■ **ASSIGNMENT**
How many lines in the records below contain "Télécharger"? Reply with the number alone.

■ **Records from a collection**
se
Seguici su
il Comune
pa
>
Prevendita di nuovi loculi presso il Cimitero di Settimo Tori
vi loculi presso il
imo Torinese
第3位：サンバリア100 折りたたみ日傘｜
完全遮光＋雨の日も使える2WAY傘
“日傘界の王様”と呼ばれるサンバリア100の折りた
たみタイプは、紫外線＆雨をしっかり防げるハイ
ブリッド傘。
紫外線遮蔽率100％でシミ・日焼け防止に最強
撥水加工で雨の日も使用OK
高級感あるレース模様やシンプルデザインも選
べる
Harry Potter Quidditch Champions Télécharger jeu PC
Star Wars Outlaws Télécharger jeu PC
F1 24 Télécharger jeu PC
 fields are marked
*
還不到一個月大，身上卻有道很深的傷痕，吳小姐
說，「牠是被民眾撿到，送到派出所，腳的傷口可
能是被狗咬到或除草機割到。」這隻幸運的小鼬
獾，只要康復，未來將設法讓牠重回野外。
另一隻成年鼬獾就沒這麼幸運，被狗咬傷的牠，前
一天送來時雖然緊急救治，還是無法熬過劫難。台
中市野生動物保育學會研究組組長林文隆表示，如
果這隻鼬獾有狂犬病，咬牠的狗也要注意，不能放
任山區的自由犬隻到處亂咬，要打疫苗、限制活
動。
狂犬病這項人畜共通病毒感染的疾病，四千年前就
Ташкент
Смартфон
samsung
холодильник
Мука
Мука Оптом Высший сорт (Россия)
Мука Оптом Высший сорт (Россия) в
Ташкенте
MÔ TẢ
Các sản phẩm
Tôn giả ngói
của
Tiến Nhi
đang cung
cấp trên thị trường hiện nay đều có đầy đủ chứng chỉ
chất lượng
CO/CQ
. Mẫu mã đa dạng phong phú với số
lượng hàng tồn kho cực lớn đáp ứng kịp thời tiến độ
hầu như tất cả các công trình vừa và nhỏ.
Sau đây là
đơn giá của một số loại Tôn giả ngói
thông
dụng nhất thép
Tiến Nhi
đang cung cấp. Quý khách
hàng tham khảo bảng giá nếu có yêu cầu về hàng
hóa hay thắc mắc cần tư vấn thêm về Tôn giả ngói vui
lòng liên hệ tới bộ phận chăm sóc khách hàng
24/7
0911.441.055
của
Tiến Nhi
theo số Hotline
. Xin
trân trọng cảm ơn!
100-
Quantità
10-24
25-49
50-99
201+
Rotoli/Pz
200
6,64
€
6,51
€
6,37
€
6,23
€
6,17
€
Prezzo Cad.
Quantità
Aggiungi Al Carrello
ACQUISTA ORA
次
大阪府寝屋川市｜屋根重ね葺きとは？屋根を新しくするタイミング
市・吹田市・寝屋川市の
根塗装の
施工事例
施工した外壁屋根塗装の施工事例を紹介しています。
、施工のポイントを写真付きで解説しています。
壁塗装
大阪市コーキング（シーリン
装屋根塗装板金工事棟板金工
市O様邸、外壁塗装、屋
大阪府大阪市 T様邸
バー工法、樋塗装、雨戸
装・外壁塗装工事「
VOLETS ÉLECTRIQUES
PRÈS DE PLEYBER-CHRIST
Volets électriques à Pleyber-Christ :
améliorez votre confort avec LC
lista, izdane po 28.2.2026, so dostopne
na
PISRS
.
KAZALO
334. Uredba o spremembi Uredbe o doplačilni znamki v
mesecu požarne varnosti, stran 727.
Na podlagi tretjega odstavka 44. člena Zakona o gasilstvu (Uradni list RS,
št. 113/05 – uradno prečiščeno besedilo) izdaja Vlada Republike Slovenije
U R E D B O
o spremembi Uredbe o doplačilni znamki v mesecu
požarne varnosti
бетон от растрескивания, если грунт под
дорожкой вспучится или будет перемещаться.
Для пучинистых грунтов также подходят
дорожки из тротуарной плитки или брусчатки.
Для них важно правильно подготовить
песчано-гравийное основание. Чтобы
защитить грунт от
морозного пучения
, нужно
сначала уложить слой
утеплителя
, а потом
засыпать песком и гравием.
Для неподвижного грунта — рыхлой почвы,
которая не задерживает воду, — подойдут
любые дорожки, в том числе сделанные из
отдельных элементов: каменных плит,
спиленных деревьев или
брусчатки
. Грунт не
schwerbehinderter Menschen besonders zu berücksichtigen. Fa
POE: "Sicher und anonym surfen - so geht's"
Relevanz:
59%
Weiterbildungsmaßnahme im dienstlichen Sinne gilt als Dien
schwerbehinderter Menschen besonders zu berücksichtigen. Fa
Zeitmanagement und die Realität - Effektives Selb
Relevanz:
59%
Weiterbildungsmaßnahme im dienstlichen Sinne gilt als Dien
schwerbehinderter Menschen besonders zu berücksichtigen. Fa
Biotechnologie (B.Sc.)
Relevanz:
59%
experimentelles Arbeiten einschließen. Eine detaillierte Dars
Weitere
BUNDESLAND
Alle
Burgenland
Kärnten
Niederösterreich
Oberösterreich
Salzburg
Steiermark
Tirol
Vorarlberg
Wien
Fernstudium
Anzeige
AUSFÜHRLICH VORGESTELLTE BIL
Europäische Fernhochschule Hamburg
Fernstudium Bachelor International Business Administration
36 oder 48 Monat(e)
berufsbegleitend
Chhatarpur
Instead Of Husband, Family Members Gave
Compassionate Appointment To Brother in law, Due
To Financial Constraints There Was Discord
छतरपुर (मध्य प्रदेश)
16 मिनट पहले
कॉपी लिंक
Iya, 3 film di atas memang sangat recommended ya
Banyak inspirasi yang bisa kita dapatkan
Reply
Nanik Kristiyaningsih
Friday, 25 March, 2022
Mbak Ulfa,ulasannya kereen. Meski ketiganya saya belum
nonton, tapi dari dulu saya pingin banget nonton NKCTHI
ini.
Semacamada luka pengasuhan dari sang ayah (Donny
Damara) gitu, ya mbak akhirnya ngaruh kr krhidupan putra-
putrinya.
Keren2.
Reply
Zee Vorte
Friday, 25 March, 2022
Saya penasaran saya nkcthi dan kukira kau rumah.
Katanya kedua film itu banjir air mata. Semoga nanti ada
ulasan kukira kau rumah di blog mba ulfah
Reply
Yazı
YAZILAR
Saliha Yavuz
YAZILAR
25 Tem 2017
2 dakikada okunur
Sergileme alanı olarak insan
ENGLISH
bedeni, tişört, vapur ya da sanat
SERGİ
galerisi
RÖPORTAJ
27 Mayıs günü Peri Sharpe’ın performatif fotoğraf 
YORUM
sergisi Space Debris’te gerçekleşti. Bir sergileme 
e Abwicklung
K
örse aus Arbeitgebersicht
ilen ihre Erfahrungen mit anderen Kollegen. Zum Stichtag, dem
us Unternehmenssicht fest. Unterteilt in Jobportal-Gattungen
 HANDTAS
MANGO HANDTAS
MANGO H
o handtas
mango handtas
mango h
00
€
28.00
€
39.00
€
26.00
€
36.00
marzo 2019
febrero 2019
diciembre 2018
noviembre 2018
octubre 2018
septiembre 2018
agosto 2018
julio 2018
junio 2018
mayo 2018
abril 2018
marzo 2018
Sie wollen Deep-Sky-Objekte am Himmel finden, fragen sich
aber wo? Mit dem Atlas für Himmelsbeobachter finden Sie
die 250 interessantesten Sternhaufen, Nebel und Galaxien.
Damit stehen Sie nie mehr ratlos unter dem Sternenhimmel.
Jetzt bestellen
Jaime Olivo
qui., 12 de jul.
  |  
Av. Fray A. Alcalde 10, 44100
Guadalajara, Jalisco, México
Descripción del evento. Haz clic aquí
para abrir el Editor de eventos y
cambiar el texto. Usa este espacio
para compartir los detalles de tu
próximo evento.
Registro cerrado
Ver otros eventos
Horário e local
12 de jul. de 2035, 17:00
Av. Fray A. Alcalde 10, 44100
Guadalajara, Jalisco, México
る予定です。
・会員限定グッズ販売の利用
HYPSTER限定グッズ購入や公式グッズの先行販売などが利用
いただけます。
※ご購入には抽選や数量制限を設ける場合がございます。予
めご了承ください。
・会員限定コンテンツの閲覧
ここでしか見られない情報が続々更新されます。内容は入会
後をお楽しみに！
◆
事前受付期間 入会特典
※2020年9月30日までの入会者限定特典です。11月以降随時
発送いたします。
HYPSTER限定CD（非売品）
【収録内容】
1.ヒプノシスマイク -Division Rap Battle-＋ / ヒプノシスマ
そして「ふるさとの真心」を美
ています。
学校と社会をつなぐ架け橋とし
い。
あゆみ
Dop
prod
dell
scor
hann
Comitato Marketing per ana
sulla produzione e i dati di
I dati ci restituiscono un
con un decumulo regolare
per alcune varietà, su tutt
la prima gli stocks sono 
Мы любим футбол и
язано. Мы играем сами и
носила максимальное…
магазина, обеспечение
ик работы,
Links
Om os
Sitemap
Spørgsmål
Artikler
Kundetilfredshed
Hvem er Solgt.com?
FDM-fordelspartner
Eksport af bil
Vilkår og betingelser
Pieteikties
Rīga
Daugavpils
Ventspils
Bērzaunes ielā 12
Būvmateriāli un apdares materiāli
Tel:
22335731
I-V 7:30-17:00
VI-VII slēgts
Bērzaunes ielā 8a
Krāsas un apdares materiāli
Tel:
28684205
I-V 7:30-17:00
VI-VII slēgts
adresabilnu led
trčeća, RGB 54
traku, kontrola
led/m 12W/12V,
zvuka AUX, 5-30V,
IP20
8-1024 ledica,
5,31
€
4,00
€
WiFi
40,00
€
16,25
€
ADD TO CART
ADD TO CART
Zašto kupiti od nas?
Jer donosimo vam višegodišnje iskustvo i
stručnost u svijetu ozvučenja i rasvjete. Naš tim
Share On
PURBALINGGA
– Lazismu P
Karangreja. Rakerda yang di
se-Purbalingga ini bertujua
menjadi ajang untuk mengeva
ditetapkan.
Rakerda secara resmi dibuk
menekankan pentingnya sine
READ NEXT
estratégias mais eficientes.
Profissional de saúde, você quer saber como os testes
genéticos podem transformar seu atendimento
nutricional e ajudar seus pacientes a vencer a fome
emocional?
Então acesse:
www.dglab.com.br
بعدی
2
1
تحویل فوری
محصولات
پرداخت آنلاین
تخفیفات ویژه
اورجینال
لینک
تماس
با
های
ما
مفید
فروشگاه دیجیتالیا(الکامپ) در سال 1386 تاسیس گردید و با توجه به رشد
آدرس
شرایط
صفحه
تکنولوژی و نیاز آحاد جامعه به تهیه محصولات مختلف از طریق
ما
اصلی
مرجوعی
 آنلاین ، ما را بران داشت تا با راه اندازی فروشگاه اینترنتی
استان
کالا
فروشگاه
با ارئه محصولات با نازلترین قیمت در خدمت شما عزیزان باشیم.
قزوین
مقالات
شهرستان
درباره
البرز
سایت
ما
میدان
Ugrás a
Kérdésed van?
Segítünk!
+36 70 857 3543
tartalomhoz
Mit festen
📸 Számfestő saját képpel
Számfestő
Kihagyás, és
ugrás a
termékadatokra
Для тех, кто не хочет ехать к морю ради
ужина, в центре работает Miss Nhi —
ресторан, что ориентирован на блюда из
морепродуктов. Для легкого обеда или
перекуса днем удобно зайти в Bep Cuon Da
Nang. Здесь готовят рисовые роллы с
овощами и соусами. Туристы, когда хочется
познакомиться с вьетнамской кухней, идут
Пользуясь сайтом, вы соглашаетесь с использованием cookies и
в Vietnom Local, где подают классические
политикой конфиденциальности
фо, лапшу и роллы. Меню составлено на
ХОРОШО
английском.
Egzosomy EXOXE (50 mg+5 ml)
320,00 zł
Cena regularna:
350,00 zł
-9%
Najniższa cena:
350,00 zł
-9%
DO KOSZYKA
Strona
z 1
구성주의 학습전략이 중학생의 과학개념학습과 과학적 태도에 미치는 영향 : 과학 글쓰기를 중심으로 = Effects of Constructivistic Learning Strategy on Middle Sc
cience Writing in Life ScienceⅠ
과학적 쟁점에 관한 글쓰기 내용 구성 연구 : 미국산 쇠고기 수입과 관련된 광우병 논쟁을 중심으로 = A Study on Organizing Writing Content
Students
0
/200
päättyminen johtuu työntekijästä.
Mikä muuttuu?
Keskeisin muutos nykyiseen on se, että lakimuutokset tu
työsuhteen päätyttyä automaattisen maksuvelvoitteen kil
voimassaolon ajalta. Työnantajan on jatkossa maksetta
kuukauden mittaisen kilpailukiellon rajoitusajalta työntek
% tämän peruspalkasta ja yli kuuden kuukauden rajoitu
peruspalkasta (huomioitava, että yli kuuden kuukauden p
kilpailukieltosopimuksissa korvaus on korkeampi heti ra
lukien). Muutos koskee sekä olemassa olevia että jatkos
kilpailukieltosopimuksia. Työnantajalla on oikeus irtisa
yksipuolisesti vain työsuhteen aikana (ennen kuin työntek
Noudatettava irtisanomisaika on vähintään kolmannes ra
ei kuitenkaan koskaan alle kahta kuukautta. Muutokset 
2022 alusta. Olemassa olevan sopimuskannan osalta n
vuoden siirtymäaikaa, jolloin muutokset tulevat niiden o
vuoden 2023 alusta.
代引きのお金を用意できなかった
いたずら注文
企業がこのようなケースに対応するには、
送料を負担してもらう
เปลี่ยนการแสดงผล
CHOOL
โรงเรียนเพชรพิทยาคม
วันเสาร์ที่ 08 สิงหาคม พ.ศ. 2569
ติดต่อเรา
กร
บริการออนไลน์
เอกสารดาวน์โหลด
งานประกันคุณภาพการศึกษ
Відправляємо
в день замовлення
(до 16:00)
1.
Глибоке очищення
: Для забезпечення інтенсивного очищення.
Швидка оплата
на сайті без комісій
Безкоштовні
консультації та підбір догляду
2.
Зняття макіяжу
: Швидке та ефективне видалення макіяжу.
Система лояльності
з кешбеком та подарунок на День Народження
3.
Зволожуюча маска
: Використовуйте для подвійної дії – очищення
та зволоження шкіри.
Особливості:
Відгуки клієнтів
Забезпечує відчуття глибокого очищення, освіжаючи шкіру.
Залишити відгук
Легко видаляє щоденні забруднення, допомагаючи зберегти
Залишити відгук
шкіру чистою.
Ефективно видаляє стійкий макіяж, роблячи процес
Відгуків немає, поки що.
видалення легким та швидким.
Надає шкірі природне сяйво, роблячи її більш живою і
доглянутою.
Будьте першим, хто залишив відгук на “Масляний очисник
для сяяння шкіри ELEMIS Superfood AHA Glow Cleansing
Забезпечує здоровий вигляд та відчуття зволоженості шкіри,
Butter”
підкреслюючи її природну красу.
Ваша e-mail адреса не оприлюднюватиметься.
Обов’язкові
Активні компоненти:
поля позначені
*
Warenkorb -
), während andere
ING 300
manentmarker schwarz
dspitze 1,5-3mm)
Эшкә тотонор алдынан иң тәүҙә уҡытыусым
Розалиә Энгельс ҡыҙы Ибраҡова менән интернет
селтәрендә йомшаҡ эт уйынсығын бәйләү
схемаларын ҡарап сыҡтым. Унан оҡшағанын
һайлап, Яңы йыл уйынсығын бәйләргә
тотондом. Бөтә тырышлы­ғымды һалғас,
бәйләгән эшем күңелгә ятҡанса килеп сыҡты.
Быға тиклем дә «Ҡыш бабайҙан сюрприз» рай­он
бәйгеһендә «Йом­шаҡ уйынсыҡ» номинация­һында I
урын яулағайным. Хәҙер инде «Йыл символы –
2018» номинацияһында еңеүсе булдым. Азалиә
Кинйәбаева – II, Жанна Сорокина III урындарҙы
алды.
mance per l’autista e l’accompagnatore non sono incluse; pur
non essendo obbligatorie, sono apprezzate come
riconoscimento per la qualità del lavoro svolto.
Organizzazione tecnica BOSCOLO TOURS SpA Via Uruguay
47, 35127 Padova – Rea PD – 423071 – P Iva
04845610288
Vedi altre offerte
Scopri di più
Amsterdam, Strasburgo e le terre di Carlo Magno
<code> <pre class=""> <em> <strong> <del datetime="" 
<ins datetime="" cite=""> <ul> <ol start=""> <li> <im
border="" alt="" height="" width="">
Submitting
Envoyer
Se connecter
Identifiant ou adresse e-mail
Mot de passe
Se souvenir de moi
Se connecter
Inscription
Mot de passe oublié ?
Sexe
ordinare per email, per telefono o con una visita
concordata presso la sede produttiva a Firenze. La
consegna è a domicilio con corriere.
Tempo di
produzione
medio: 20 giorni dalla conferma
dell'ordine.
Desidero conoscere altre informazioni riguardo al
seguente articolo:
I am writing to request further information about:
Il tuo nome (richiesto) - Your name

■ **EXERCISE SOLUTION**
3